Pourquoi les sports de combat sont-ils les exclus du déconfinement..?

La décision du Gouvernement, officialisée dans la nuit du 19 au 20 juin, de maintenir l’interdiction de pratiquer pleinement les sports de contact, exceptée pour les athlètes de haut niveau et professionnels, suscite l’incompréhension des fédérations concernées, y compris de la FF Boxe.

« Pour l’heure, la pratique des disciplines de corps à corps n’est pas possible sous leur forme codifiée et doit continuer de prendre la forme d’une pratique alternative », s’est empressé d’affirmer le ministère des Sports, samedi 20 juin, dans la matinée.

Un jugement de Salomon

La position des pouvoirs publics a des allures de jugement de Salomon. Point positif : les sportifs de haut niveau et professionnels peuvent désormais reprendre du collier et s’entraîner normalement. Ce qui signifie, pour les boxeurs et les boxeuses, la possibilité d’effectuer des mises de gants ou encore, des assauts à thème. Quant aux entraîneurs en charge des différents collectifs, ils ont, à présent, toute latitude pour organiser des stages qui ne se bornent plus à de la préparation physique et à des exercices techniques individuels dans le respect des mesures de distanciation.

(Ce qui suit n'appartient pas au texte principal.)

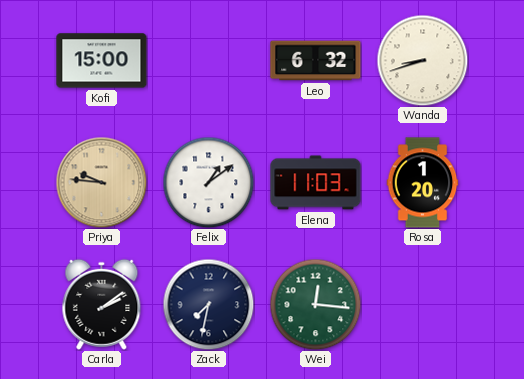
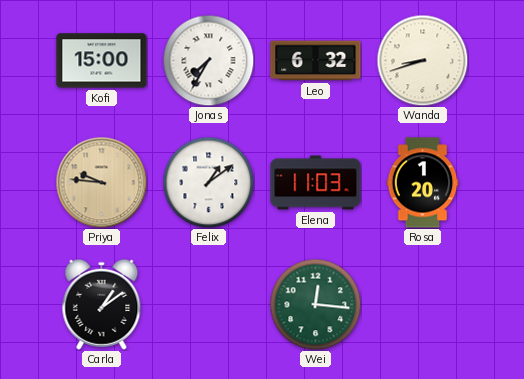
Jonas: none -> 7:35
Carla: 2:09 -> 1:09
Zack: 7:32 -> none
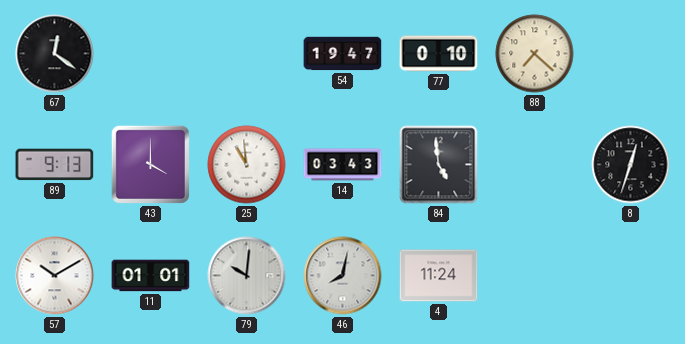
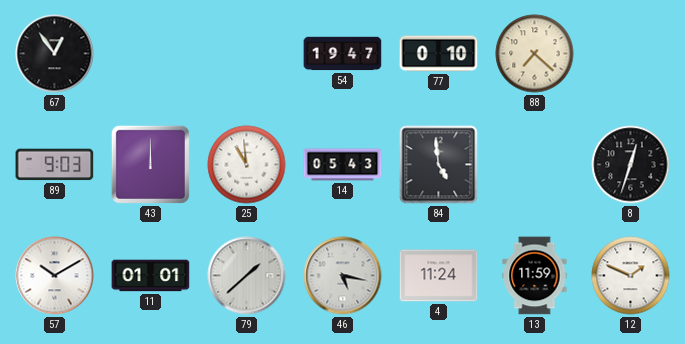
67: 12:21 -> 12:54
89: 9:13 -> 9:03
43: 4:00 -> 12:00
14: 03:43 -> 05:43
79: 10:01 -> 1:38
46: 8:02 -> 5:17
13: none -> 11:59
12: none -> 1:49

Si l’élite est donc la grande bénéficiaire de cette nouvelle étape du déconfinement, il n’en va, hélas, pas de même pour la masse, autrement dit pour la quasi-totalité des adhérents de la FF Boxe. Ceux-là même qui constituent le gros du bataillon dans les clubs, lesquels sont toujours dans l’obligation de réduire la voilure en ne proposant que des formes de pratique édulcorées, conformes aux stipulations du Guide des sports à reprise différée, publié le 25 mai.

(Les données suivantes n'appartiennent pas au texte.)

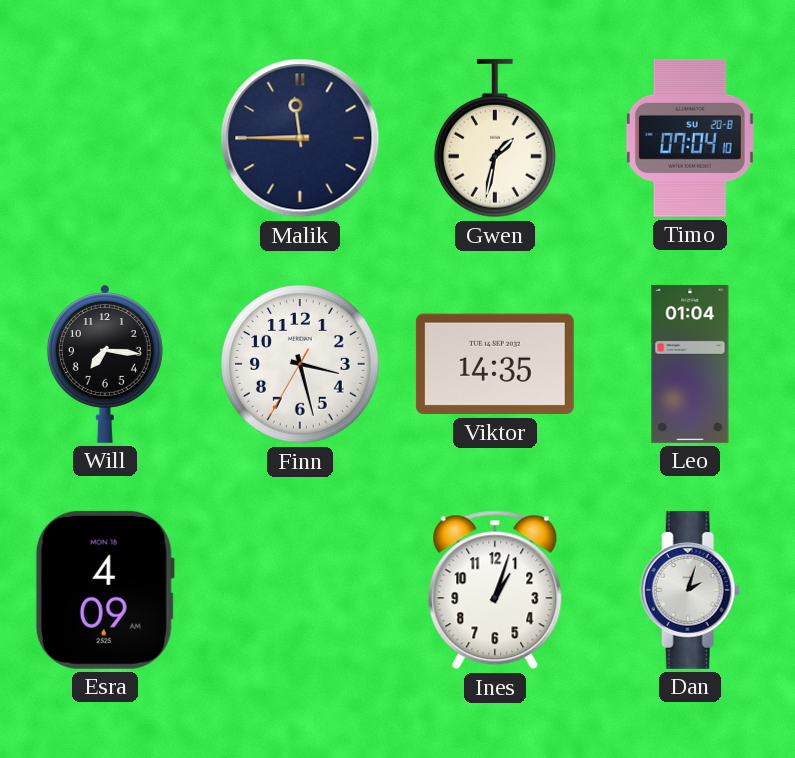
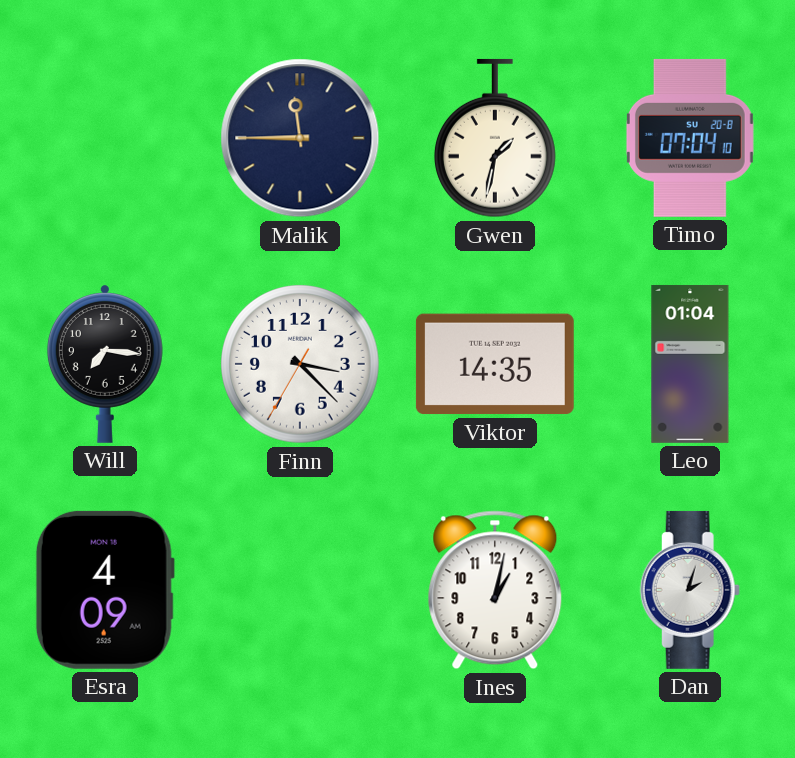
Finn: 3:27 -> 3:22
Ines: 1:03 -> 1:02
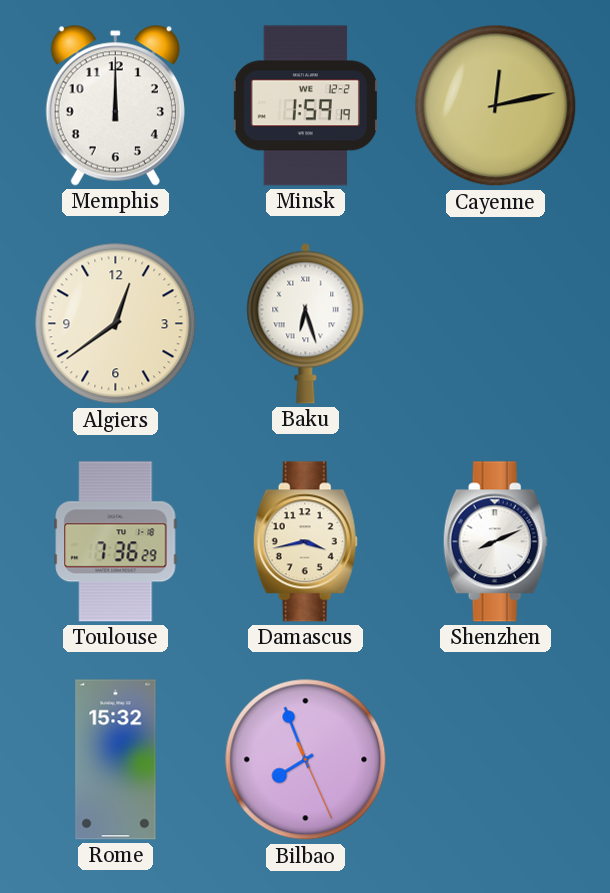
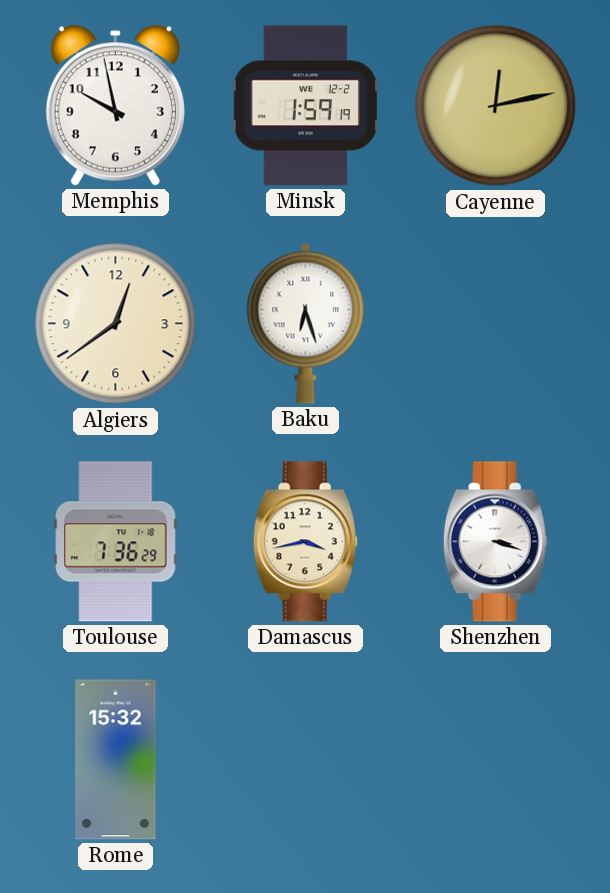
Memphis: 12:00 -> 9:58
Shenzhen: 8:11 -> 3:18
Bilbao: 7:56 -> none
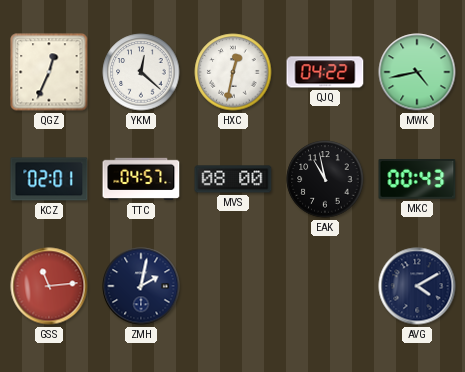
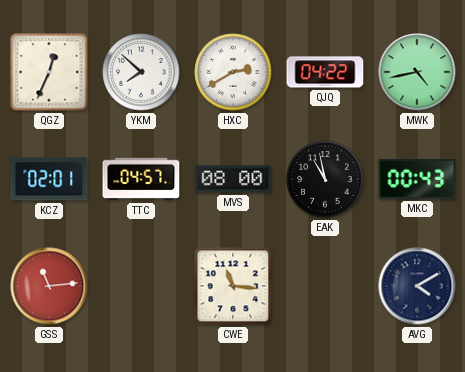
YKM: 12:22 -> 7:52
HXC: 12:32 -> 2:40
ZMH: 2:02 -> none
CWE: none -> 11:16
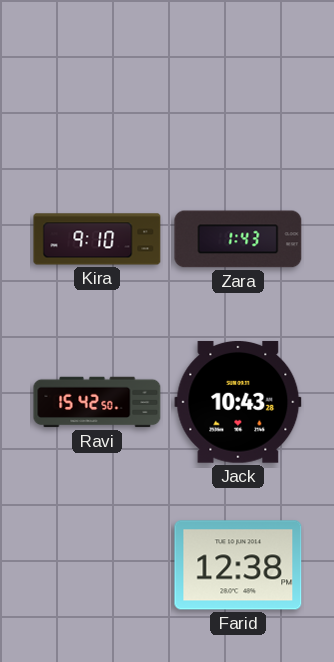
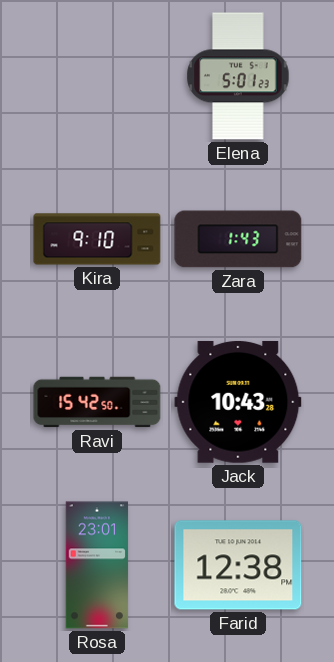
Elena: none -> 5:01
Rosa: none -> 23:01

Une distinction difficile à accepter pour la FF Boxe comme, d’ailleurs, pour l’ensemble des fédérations de sports de combat et d’arts martiaux. Tout d’abord au regard des dispositions prises par les pouvoirs publics pour l’ensemble de la société, entraînant, de facto, la possibilité de contacts entre les personnes. On peut citer, pêle-mêle, la réouverture des écoles et des centres commerciaux, la normalisation du trafic dans les transports en commun ou encore, la suppression progressive des restrictions dans les entreprises. Par ailleurs, les sports collectifs, eux, sont de nouveau autorisés, sachant que l’essence même de certains d’entre eux est précisément basée sur le contact, qu’il s’agisse le rugby, du football, du handball ou du hockey sur glace.

Deux poids, deux mesures

Alors oui, la FF Boxe, à l’image de la Confédération française des arts martiaux et sports de combat (CFAMSC), a le désagréable sentiment de pâtir d’une forme de deux poids, deux mesures. Le maintien prolongé à l’excès de contraintes si importantes fait peser une menace réelle sur la survie des clubs, tant pour ce qui est de leurs finances que de l’incertitude de les voir retrouver, à la rentrée, des effectifs de licenciés qui leur permettent de revenir au fonctionnement qui était le leur avant la survenue de la pandémie de coronavirus.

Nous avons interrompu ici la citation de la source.